Le di la tortilla. Un atisbo de complicidad apareció en sus ojos. Sin decir nada, entró a por platos. Salió con ellos, un táper con pisto y dos cervezas. Siempre hacía pisto de calabaza para acompañar a la tortilla. Aun por casualidad, aquello parecía una tregua. Comimos en silencio. No había nada que arreglar porque nada tenía arreglo ya. Simplemente estuvimos.

 No hubo una segunda cerveza. El último trago fue la invitación a recoger lo que había ido a buscar.

—Sube.

Me dijo que estaban arriba, en su dormitorio. Entramos en la casa. El recibidor estaba igual. No así el salón ni la cocina, por lo que vi de ella al pasar por la puerta. Me gustaba más el antiguo color de las paredes, pero agradecí el cambio. Alivió la sensación de regreso. Verla subir con dificultad por las escaleras hizo que echase cuentas de la edad que tendría. Tantos.

—Espera aquí.

Me quedé junto a la puerta de su cuarto, que entornó tras de sí. Repasé las fotografías que había en el mueble junto al hueco de la escalera. Mi excuñado se había vuelto a casar. Ana aparecía en tres fotos. Una se la hice yo, en la Plaza Navona, nada más salir de la heladería Quinto. Oí un armario abrir y cerrarse. También me pareció escuchar un susurro. La madre de Ana salió con un cilindro de acero blanco de un palmo de alto en las manos. Del centro de su tapa redonda, también blanca, sobresalía un pequeño tirador, simulando el pábilo de una vela.

Eme.

Eme no iba a ser su nombre. Fue algo provisional, hasta que Ana y yo nos pusiéramos de acuerdo. Curiosamente, los nombres que más nos gustaban empezaban por eme. Nos pareció divertido llamarla así durante el embarazo. Eme. Los latidos de Eme. La habitación de Eme. La cuna de Eme. La cara de Eme. Es una niña, Eme. Ya llegarían el resto de letras.

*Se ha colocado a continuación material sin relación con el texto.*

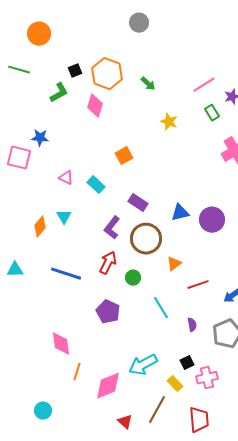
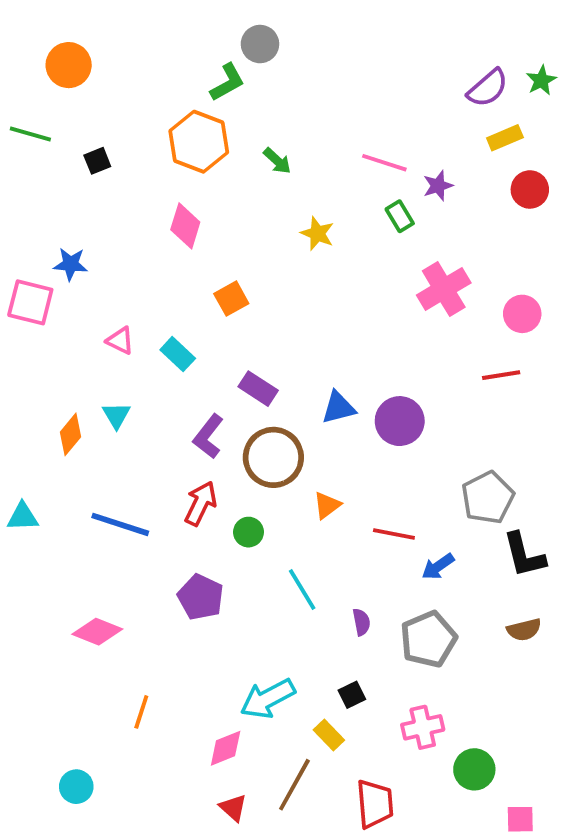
black square: (75, 71) -> (97, 161), moved
pink line: (204, 85) -> (384, 163), turned 50
green L-shape: (59, 93) -> (227, 82), moved
pink diamond: (95, 106) -> (185, 226), moved
red line: (198, 285) -> (394, 534), moved, turned 30
pink diamond: (61, 344) -> (97, 632), moved, turned -60
pink cross: (207, 378) -> (423, 727), moved
pink diamond: (108, 386) -> (226, 748), moved, size x0.7

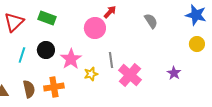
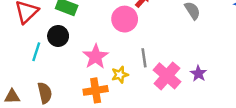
black circle: (46, 50) -> (58, 36), moved
purple star: (174, 73) -> (198, 73), moved
orange cross: (54, 87) -> (96, 90), moved

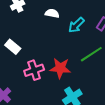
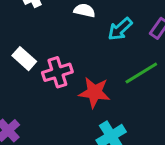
pink cross: (34, 70) -> (57, 72), moved

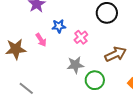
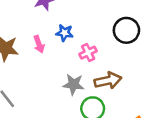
brown arrow: (116, 54) -> (108, 80), moved

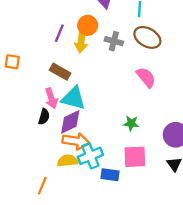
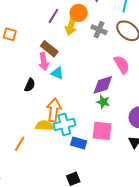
pink arrow: (51, 98) -> (44, 62), moved
cyan triangle: (73, 98) -> (57, 73), size x0.6
purple diamond: (70, 122) -> (103, 85), moved
orange arrow: (76, 141) -> (54, 110), turned -100

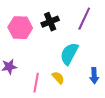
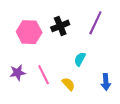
cyan semicircle: (69, 54) -> (80, 59), size x0.6
pink line: (36, 83) -> (44, 75), moved, turned -36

No lo hicieron. Un desprendimiento de placenta cuando Ana había salido de cuentas dejó su nombre incompleto. Las cenizas de Eme.

Me dio la urna.

—No se debe abusar de los abuelos dejándoles a los nietos —remató.

Las cenizas llevaban allí veintidós años.

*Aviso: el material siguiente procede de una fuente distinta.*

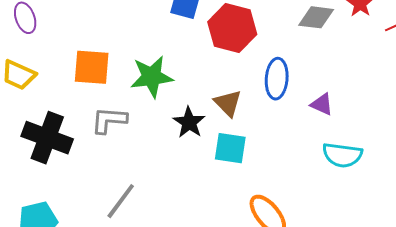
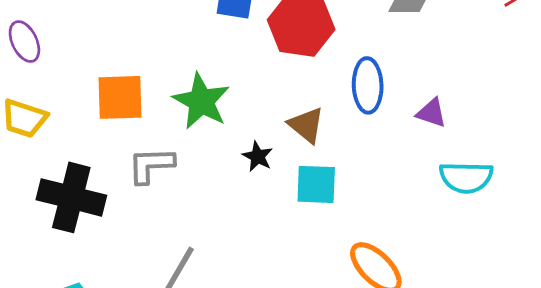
green star: (152, 77) -> (201, 101), turned -30
black star: (189, 122) -> (258, 156), size x0.7

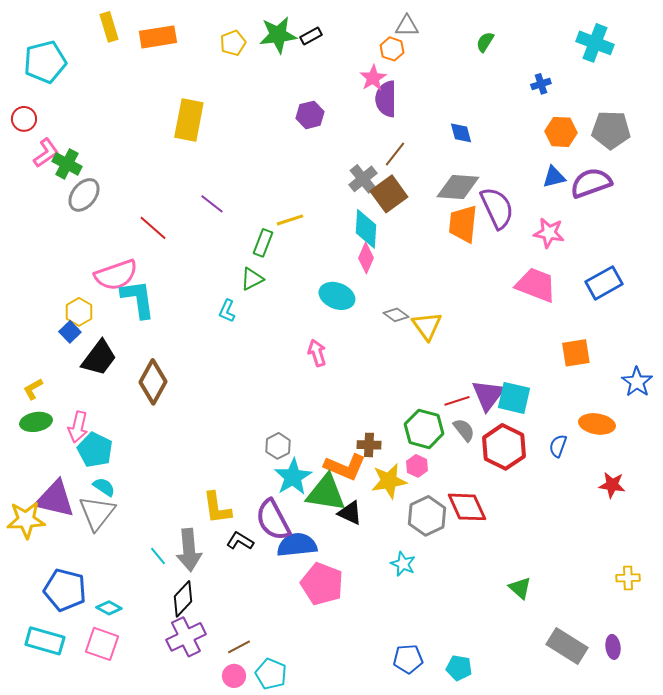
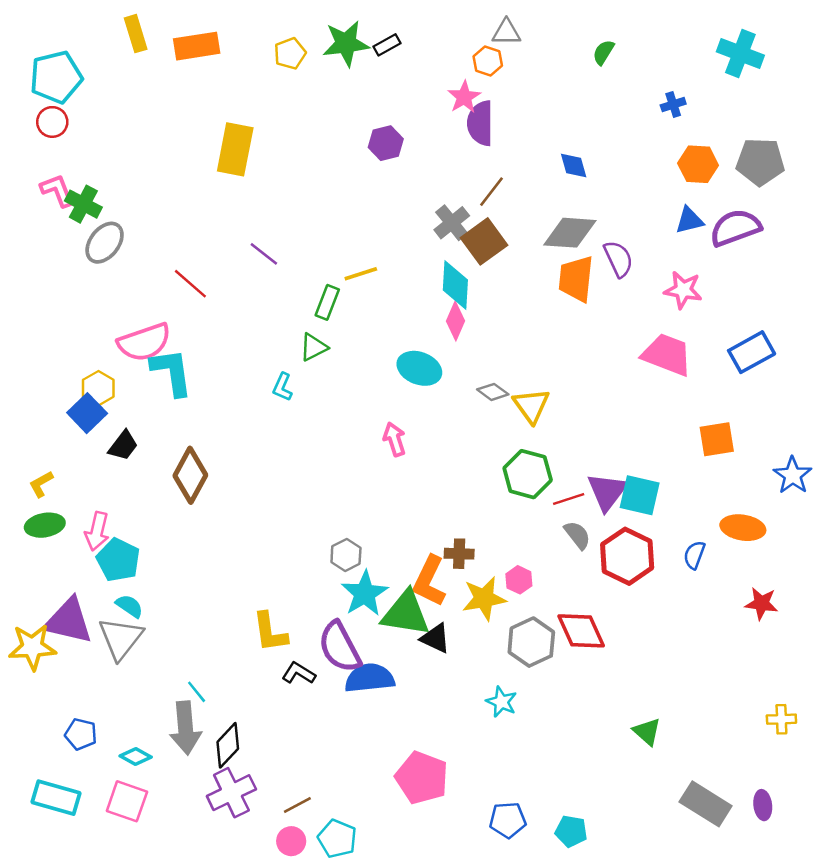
red circle: (24, 119) -> (52, 122), moved
pink L-shape: (46, 153) -> (57, 190), turned -76
purple semicircle: (497, 208) -> (618, 259), size x0.7
blue square: (70, 332) -> (87, 413), size x1.4
black trapezoid: (99, 358) -> (123, 445), size x0.7
green hexagon: (424, 429) -> (528, 474), moved
orange L-shape: (345, 467) -> (429, 581), turned 93
gray arrow: (189, 550) -> (185, 728), moved
pink pentagon: (322, 584) -> (422, 778), moved
blue pentagon: (65, 590) -> (81, 734), size x0.6

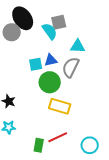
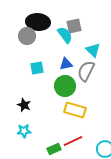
black ellipse: (23, 18) -> (38, 22), turned -50
cyan triangle: (78, 46) -> (93, 50), turned 42
cyan square: (36, 64) -> (37, 68), moved
green rectangle: (39, 145) -> (54, 149), turned 56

Nos las guardó desde la incineración. Yo ni siquiera las había visto. Imagino que Ana sí. No lo sé. Quizá iba a verlas sin mí. Quizá lo hizo todo el tiempo y por eso nunca me dijo de hacer algo con sus restos. Quizá tenerla allí era todo lo que quiso hacer y yo nunca lo supe. Que estuviera. De una forma distinta a como tenía que haber sido, pero que estuviera. Unidas aún las dos de alguna manera. No decirle adiós dos veces. Nunca le pregunté. No hablábamos de las cenizas. De la niña sí. Poco, pero sí. Cada vez menos. Cada vez más lejos de alcanzar algo que tampoco llegó porque me fui antes. Tras seis años, cuando Ana aún se despedía de nuestra hija y yo, sin embargo, tan solo seguía esperándola.

Bajé las escaleras y salí, dejando todas las puertas abiertas detrás de mí. Me senté al volante, con la urna en el regazo. Incapaz ya de dejarla en otra parte. Arranqué. El viaje de regreso duró lo que tardé en recordar los años sin ellas.